When users turn off the application and turn it on again, they already have a database with the public keys of the database keepers. Users randomly retrieve the values of 10 keeper cells and calculate the average CID. This average CID is downloaded and its private and public key is used to publish new updates. If there is any data on the new key, a switch is made to it and so on....

This is how a decentralized database works. And if you forbid publishing []byte, it becomes impossible.

aschmahmann commented 1 year ago

Unfortunately I don't think this discussion is going anywhere. The specific request that you have (violate the IPNS spec and allow using []byte("not-a-path") as the value in the record is currently a WONT-FIX and none of the alternative mentioned have been of any interest for you to pursue.
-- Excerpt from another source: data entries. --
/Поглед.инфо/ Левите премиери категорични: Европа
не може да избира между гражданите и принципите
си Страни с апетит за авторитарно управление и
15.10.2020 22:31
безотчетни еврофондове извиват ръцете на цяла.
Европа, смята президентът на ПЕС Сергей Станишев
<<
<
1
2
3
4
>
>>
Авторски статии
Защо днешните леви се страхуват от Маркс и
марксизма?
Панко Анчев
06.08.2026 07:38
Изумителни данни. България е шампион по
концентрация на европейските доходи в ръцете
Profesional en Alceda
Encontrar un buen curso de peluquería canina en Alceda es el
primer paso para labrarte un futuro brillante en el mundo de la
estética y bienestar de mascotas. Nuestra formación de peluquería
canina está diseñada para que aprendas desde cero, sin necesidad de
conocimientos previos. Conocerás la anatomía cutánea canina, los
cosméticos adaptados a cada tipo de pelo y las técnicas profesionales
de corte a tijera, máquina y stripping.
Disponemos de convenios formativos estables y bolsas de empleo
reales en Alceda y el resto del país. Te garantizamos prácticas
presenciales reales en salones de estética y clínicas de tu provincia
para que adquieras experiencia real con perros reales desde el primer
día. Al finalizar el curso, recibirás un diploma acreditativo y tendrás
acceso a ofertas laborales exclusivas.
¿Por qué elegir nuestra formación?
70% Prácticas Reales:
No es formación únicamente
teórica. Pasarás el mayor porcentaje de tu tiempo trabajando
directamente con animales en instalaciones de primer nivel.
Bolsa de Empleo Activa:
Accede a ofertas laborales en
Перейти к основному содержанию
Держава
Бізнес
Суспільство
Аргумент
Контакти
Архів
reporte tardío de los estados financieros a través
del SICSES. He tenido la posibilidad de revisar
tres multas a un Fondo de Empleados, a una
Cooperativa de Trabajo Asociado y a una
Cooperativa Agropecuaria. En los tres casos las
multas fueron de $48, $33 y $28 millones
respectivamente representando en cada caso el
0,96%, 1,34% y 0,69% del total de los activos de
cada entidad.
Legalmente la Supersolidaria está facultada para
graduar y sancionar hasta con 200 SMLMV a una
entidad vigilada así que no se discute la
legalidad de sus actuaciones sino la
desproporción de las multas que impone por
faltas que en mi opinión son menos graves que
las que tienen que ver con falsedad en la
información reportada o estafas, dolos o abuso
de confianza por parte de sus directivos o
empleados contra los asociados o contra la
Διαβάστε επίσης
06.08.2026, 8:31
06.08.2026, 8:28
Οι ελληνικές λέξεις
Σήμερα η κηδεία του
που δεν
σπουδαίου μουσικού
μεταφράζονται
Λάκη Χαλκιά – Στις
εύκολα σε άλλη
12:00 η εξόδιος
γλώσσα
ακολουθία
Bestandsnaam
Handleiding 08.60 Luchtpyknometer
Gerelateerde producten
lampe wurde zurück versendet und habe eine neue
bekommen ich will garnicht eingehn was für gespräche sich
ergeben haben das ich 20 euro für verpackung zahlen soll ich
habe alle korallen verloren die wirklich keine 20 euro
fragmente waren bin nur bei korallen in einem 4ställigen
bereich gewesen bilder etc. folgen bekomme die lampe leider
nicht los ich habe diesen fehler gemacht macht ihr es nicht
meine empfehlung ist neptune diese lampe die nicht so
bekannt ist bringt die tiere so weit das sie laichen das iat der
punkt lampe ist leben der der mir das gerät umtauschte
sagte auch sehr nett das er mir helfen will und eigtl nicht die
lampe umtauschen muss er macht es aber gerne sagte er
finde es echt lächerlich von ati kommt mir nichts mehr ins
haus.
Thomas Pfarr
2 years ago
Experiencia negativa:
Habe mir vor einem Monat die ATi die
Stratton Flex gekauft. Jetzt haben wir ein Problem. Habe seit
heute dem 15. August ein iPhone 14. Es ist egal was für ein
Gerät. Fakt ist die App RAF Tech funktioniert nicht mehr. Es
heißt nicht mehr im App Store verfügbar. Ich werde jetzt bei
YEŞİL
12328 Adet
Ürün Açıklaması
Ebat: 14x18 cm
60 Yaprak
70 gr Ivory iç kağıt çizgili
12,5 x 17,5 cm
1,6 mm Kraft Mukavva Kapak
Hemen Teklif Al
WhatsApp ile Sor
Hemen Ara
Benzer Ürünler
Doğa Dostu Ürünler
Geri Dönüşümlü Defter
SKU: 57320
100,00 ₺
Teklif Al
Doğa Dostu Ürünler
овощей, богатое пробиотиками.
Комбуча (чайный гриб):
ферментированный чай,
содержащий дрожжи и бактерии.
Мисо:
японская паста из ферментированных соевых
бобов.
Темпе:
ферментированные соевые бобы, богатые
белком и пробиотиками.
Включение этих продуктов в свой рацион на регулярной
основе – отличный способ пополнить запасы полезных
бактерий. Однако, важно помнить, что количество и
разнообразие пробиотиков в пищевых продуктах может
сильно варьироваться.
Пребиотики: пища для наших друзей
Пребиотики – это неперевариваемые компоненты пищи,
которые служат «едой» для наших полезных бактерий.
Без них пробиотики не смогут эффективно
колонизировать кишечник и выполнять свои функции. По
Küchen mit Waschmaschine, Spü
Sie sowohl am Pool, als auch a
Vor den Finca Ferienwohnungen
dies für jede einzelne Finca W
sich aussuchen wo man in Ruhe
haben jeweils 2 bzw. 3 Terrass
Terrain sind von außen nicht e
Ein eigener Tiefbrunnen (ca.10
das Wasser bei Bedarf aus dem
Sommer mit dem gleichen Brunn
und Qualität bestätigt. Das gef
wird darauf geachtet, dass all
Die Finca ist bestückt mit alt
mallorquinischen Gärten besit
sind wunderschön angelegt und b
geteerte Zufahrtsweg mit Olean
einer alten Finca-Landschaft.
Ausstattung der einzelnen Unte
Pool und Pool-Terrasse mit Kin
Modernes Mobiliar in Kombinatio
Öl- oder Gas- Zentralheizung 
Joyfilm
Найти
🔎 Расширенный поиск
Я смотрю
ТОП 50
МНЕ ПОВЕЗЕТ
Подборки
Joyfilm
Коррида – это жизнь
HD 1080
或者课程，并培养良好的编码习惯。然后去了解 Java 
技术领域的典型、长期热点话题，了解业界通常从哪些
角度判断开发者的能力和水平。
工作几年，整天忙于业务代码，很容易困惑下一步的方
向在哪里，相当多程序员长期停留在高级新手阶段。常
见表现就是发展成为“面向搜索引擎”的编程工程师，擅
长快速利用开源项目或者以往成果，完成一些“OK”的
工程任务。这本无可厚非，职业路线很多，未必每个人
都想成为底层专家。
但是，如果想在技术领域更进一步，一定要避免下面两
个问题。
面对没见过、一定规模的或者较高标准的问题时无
As a result I'm closing this issue. I'm also changing the title of the issue to indicate the request that is being closed (i.e. Allow putting non-path data as an IPNS value). I understand this may be disappointing, but I've tried to outline the reasons and options available in the various posts above.


You may want to check out the community forums or chat channels https://docs.ipfs.tech/community/#get-involved to see if others are interested and able to help you out in the design and approach of your application, or some more of the technical/code aspects.

Given you're really set on storing arbitrary bytes in the IPNS records I'd recommend trying the approach I mentioned (with code) above https://github.com/ipfs/boxo/issues/475#issuecomment-1780292393. It should be enough for your use case and if after trying it it turns out that you see a reproducible huge CPU hotspot or something that would be an interesting result.

master255 commented 1 year ago

@aschmahmann What if it is necessary for me to store other hashes in the DHT? For example, sha1. Most content can now be downloaded using sha1 only. And calculating the other hash is very difficult (impossible).

Jorropo commented 1 year ago

@master255 I would suggest you go through https://proto.school/anatomy-of-a-cid. The path uses a CID which have a multihash field, this allows to specify which hash function should be used, so you can just use a sha1 multihash.

You can also use the identity hash function which actually is not a hash function but let you embed data directly inside the CID.

master255 commented 4 months ago

@Jorropo As a result, nothing works anymore. You have destroyed the ability to store byte[] in DHT records.